Según detalló la Corte Suprema, el ex mandatario buscó romper la tobillera electrónica que monitoreaba su prisión domiciliaria, aprovechando el caos de una manifestación convocada por su propio entorno frente a su casa en Brasilia.

La situación legal del líder conservador se complicó drásticamente en la madrugada de este sábado. Bolsonaro, que ya carga con una pesada condena de 27 años de cárcel por causas de golpismo, gozaba del beneficio de prisión domiciliaria desde agosto debido a sus problemas de salud. Sin embargo, tras este incidente, las autoridades decidieron revocarle el beneficio inmediatamente y fue trasladado a dependencias policiales para «garantizar el orden público».

El expresidente está condenado a 27 años de prisión por intento de Golpe de Estado. Ahora, es nuevamente detenido

El plan de fuga y la alerta

El informe judicial es técnico y contundente. A las 00:08 hora local de hoy, el sistema de vigilancia emitió una alerta: se detectó una «violación del equipamiento de monitoreo electrónico». Para el juez Alexandre de Moraes, relator del proceso, la lectura de los hechos es clara.

«La información confirma la intención del condenado de romper el dispositivo para asegurar el éxito de su fuga», sostuvo el magistrado. La hipótesis de la Justicia es que el plan se basaba en una distracción masiva: utilizar la confusión generada por la marcha de sus simpatizantes para «limpiar» la zona y facilitar la evasión.
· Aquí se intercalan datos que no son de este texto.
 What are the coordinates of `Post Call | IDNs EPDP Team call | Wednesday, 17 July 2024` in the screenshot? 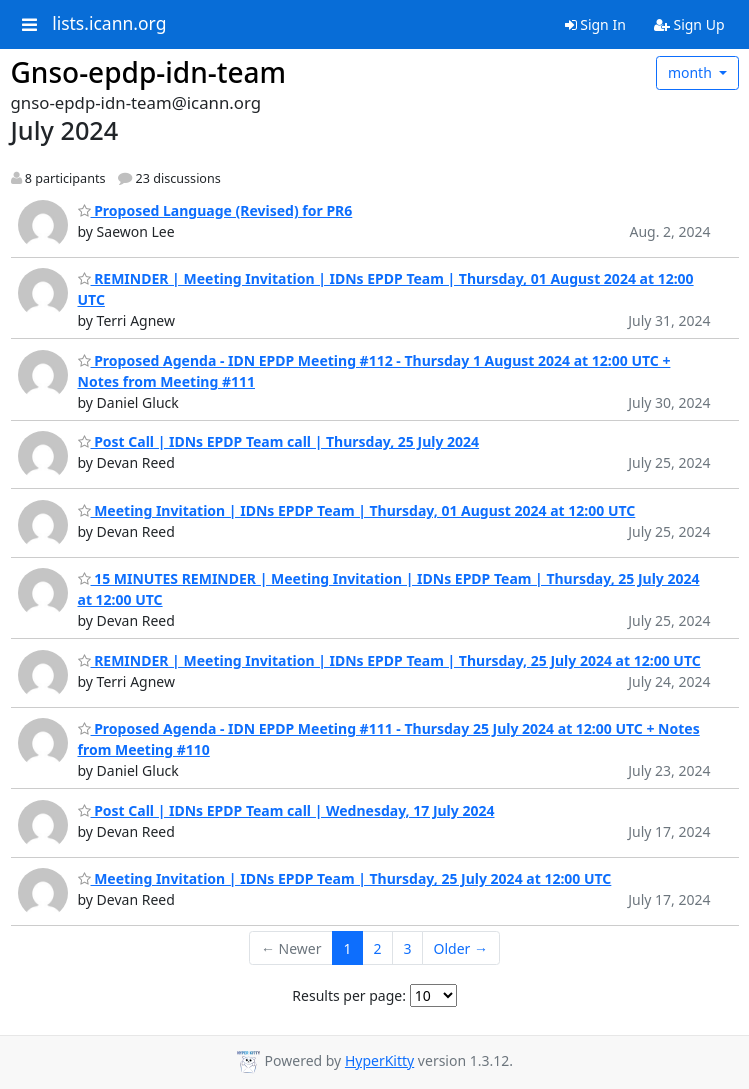 It's located at (286, 810).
Antecedentes y riesgo de escape

El temor de la Justicia no es infundado y el operativo que terminó con Jair Bolsonaro detenido se sustenta en antecedentes recientes de su círculo íntimo. El magistrado recordó que otros aliados clave del ex capitán —tanto condenados como procesados— lograron escapar de Brasil recientemente.
En el escrito se menciona específicamente a su hijo, el diputado Eduardo Bolsonaro, y al ex jefe de los servicios de Inteligencia, Alexandre Ramagem. Se sospecha que ambos salieron del país de manera clandestina por el estado de Roraima (frontera con Venezuela) para dirigirse luego a Estados Unidos.

Todo el operativo se desencadenó a raíz de una «vigilia» organizada por otro de sus hijos, el senador Flávio Bolsonaro. Para la Corte, esa movilización frente a la residencia familiar no fue un acto político espontáneo, sino una cortina de humo diseñada específicamente para obstruir la fiscalización policial y permitir la huida del líder opositor, que ahora deberá esperar tras las rejas.